IRVING, Texas - Byron Nelson’s graceful swing and gentle manner earned him the nickname “Lord Byron,” a tribute to the courtly Texan whose kind, caring style with fans and competitors made him one of the most well-liked figures in sports.
But what will forever set Nelson apart is a single record, one that no golfer has ever approached: his 11 straight tournament victories in 1945, the greatest year in the history of golf.
Nelson died Tuesday at 94, the end of a life spanning eras from hickory shafts and meager prize money to titanium heads and multimillionaires. The Tarrant County Medical Examiner’s Office said he died of natural causes.
His wife, Peggy Nelson, told family friend Angela Enright that her husband appeared fine as she left their Roanoke home for Bible study Tuesday morning.
“I’m so proud of you,” he told her, something he often said about her church involvement, Enright said. When she returned, Peggy Nelson found her husband on the back porch, which faces the woodworking shop where he spent much of his free time.
Arnold Palmer called Nelson “one of the greatest players who ever lived.”
“I don’t think that anyone will ever exceed the things that Byron did by winning 11 tournaments in a row in one year,” Palmer said in a statement.
The closest any player has come to Nelson’s streak is six, first by Ben Hogan in 1948. When Tiger Woods reached that number in 1999-2000, Nelson was typically gracious when putting his own mark into perspective.
“Anytime you make a record stand for 55 years, why, you’ve done pretty good,” he told The Associated Press.
Last month, when Woods’ current streak of PGA tour wins reached five and counting, he didn’t sound confident that Nelson’s feat would fall anytime soon, comparing it to Joe DiMaggio’s elusive 56-game hitting streak.

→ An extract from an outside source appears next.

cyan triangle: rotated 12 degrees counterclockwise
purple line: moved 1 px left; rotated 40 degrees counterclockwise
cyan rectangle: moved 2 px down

“In this day and age, with this competition, to win 11 in a row would be almost unheard of,” Woods said. “What Byron accomplished, that goes down as one of the great years in the history of our sport. ... DiMaggio’s record, I see that being broken more than winning 11 in a row.”
Nelson won 18 tournaments in 1945, also a record for a calendar year. He captured 31 of 54 tournaments in 1944-45, and won a total of 52 events, including five majors: the Masters in 1937 and ’42, the U.S. Open in 1939 and the PGA Championship in 1940 and ’45.
Then, at age 34, he retired after the 1946 season to spend more time on his Texas ranch.
“When I was playing regularly, I had a goal,” Nelson recalled years later. “I could see the prize money going into the ranch, buying a tractor, or a cow. It gave me incentive.”
Woods called him “the greatest ambassador golf has ever known.”
Lm Otero / AP
Tiger Woods, left, chats with Byron Nelson on the 15th green during the Byron Nelson Championship pro-am in Irving, Texas on May 11, 2005.
Nelson’s long, fluid swing is considered the model of the modern way to strike a golf ball. In 1968, he was the first player to have a PGA Tour event named for him, an honor that remained his alone until the former Bay Hill Invitational, scheduled for March, was renamed the Arnold Palmer Invitational.
“We have lost a giant in the game ... someone who elevated the game in every way: as a player, an ambassador and a gentleman,” said Ben Crenshaw, a two-time Masters champion and winner of Nelson’s tournament in 1983. “Whoever came up with ‘Lord Byron,’ they got it exactly right.”
“Our players, young and old, looked to Byron as the consummate role model of our sport,” PGA Tour commissioner Tim Finchem said. “His legacy spans across his historic performances, the gentle and dignified way he carried himself and his tremendous contributions to golf and society.”